The novelty, however, lasted only a short time: they were the years of the industrial revolution, and the machines were beginning to develop in ways that were, to say the least, unexpected. So it was that the Germans Bauer and Konig had the intuition to apply the steam energy to the machines, creating a typographic machine capable of printing about 5,000 pages per hour. Thus, in 1814 the Germans Konig and Bauer invented the first flat-cylindrical steam press. Italy is still taking part in the story, allowing it to print in color with the cyan-magenta four-color press and print.

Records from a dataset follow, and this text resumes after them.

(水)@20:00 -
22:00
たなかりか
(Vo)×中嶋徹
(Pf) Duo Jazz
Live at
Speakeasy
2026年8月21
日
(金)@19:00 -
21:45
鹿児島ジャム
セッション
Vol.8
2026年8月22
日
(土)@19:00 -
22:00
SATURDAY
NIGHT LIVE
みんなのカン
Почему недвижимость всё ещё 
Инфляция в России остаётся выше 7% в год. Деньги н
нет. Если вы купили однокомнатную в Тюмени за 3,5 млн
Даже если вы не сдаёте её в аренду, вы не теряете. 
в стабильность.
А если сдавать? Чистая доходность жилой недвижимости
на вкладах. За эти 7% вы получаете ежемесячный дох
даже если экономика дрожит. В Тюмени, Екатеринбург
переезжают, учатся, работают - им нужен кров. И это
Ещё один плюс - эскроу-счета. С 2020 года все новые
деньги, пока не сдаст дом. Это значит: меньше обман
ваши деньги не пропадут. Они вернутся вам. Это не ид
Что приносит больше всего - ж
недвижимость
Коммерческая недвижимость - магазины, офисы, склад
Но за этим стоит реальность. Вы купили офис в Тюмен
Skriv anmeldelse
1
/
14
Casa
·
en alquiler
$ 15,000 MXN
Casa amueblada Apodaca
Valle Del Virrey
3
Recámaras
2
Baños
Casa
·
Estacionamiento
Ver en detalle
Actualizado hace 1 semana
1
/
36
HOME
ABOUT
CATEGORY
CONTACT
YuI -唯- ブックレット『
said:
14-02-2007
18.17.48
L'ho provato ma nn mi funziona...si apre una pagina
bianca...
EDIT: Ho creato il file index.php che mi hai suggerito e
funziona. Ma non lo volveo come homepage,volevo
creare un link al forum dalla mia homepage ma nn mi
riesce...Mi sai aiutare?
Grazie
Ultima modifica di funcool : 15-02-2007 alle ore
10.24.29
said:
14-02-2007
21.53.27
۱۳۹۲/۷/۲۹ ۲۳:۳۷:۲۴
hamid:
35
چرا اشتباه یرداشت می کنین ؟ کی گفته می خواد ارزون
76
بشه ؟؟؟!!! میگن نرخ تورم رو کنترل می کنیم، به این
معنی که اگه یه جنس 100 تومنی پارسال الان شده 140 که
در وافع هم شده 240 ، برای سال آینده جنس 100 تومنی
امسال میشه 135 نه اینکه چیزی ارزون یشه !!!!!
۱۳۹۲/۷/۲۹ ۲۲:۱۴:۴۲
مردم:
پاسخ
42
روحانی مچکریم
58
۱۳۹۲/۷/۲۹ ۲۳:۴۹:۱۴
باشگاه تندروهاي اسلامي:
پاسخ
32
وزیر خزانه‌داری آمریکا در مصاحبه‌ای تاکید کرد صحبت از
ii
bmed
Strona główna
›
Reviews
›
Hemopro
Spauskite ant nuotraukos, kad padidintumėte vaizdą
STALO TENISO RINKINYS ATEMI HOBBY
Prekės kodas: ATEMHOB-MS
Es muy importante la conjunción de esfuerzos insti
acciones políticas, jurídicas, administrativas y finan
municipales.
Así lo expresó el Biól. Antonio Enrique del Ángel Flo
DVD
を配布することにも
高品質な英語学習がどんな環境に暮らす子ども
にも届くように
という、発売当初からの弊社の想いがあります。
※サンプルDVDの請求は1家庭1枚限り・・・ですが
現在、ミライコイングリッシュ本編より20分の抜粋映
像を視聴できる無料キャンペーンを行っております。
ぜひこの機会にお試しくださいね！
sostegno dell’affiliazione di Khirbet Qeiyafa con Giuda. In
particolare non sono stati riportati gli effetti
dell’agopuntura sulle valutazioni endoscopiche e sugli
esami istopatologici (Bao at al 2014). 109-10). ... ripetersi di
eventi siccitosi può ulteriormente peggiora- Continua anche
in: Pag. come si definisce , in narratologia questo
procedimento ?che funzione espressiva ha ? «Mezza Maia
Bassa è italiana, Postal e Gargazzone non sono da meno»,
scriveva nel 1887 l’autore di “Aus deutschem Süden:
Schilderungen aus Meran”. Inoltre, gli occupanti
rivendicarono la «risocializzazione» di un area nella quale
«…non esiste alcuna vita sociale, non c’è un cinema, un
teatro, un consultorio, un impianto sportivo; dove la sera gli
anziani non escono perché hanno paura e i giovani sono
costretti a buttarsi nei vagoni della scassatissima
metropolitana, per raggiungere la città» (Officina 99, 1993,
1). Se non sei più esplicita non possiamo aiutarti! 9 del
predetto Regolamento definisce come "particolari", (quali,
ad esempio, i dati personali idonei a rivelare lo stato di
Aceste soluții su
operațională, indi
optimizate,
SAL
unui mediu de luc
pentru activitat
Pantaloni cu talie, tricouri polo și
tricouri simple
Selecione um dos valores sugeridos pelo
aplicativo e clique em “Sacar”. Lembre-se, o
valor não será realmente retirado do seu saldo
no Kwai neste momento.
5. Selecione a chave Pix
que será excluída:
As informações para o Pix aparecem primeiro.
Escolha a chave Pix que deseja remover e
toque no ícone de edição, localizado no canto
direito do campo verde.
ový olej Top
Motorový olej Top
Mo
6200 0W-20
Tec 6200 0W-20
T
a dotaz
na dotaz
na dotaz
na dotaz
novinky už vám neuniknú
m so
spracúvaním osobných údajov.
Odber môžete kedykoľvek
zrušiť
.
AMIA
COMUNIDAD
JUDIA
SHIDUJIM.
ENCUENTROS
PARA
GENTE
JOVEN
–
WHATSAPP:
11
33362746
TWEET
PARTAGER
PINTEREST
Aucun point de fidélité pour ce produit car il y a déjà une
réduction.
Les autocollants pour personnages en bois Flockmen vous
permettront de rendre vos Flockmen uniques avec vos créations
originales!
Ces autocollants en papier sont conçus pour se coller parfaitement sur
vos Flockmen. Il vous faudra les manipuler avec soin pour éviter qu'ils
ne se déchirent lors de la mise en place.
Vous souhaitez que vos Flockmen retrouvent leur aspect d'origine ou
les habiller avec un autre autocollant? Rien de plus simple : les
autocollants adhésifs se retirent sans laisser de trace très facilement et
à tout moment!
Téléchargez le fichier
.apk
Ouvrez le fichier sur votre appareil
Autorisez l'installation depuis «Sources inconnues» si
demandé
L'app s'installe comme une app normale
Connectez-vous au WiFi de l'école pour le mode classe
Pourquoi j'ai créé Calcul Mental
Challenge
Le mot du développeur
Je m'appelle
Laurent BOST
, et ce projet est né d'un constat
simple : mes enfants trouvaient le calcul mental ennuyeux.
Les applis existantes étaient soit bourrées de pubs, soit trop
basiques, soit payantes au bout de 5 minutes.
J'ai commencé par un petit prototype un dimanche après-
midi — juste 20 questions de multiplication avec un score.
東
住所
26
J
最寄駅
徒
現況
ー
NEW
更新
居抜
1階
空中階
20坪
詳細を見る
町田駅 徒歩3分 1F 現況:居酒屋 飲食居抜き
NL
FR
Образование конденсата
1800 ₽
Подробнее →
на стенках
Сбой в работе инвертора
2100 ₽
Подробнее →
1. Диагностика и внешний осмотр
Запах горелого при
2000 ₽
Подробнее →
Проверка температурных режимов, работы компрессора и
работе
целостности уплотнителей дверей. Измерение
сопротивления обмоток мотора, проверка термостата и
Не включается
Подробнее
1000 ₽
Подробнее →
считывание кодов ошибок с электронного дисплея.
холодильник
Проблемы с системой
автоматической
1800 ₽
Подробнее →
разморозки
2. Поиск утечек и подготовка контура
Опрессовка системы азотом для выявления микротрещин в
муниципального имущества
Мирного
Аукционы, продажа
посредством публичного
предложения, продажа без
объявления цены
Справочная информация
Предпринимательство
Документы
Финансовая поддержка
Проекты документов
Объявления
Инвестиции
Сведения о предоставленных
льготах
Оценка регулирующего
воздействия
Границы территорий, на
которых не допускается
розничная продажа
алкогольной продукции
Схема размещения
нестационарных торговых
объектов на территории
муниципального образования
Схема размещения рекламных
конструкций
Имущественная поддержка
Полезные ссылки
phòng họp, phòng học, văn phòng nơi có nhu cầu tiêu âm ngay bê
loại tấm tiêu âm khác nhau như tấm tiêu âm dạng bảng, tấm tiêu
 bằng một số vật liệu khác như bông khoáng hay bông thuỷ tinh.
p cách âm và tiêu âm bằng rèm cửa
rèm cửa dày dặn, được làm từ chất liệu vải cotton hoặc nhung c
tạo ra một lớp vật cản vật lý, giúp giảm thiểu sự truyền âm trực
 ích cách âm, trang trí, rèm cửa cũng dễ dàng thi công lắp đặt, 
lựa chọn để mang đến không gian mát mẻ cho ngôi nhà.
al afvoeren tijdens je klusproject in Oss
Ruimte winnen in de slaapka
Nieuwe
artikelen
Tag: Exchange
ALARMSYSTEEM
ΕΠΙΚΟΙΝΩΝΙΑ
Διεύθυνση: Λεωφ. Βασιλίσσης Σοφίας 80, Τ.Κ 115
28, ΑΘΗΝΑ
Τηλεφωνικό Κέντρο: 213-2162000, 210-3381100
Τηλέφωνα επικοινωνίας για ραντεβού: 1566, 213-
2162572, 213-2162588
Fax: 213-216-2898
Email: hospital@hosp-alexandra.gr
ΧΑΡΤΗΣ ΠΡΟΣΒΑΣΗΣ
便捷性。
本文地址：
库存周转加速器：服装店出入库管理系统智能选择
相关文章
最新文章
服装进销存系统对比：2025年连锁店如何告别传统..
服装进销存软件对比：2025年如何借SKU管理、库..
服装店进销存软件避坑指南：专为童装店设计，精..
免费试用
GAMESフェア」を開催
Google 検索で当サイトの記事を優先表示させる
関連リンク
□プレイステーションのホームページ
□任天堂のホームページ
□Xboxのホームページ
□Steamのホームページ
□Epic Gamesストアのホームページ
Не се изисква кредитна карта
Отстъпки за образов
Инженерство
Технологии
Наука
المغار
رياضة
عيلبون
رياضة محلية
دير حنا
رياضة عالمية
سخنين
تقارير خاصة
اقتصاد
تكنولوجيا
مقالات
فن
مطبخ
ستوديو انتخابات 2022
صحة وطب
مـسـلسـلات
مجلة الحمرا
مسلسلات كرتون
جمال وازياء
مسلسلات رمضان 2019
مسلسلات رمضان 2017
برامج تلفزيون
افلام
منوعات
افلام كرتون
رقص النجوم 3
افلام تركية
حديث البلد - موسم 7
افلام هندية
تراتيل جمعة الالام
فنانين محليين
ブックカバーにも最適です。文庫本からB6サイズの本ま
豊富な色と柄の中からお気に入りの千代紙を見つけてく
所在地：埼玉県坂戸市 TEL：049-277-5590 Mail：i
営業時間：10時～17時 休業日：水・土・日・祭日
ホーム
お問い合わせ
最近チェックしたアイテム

The history of typography expands with further innovations: lithography was introduced at the beginning of the century by Alois Senefelder, in Paris a continuous machine was built, which increased the production speed thanks to the possibility of printing a continuous sheet of paper. In the first half of the 20th century, artists reclaimed typography to reinterpret it through their lens. Cassandre, a Russian living in Paris, created Le Peignot (1937), which can be found on the Palais de Chaillot. In London, Stanlez Morison (1937) created for the Times a character adapted to the demands of the press (narrow, short legs, sufficiently thick unties) known today as the basic character on all computers. In the Bauhaus, Jan Tschichold published Die Neue Typographie in 1928, and theorized functionalism in typography. Herman Zapf conceived Palatino in 1948 and Optima in 1958. In 1957 Max Miedinger designed Helvetica, first called Neue Haas Grotesk. The same year Adrian Frutiger creates Univers. The 1970s saw the dynamism of American creation explode within the structure like ITC (International Typface Corporation) or the magazine U & Ic (Upper & lower case). Closer to home, the use of word processing software and the profusion of characters is changing the general public’s view of typography. Thanks to the Internet, the founders have an unprecedented forum. The circuits are shortened, direct relationships are created. But if there is one thing that governs typography since its creation, it is the dictatorship of harmony.
Typographic production will always undergo small changes until the introduction of offset printing in 1960 and the use of cellulose paper. The IT tools have started the so-called electronic publishing, the documents are automatically organized by the keyboard, through the arrival of personal computers. In 1990, small desktop printers arrived, with needle, laser and inkjet printing, first spread in offices and then in homes. The history of typography does not stop, by recently introducing specific languages for high quality printing of scientific texts.
It is said that the Internet was the greatest invention after the press, and in fact both have more than one aspect in common, especially as regards the transmission of knowledge and the revolution in the cultural sphere of mankind. In fact, digital has changed our lives: today everything is done on the Internet, from shopping to finding information. Even the press has moved on the web that makes it possible to request online printing of any product or document, from those for advertising to those for the office, and following a few simple steps.
The last chapter in the history of typography of this fascinating story has seen in the invention of the Internet a fundamental support, both as regards the online typography, both for what today are able to make the printers, connecting to the network and allowing us any operation by smartphone. Only the future can tell us what other news will bring this sector.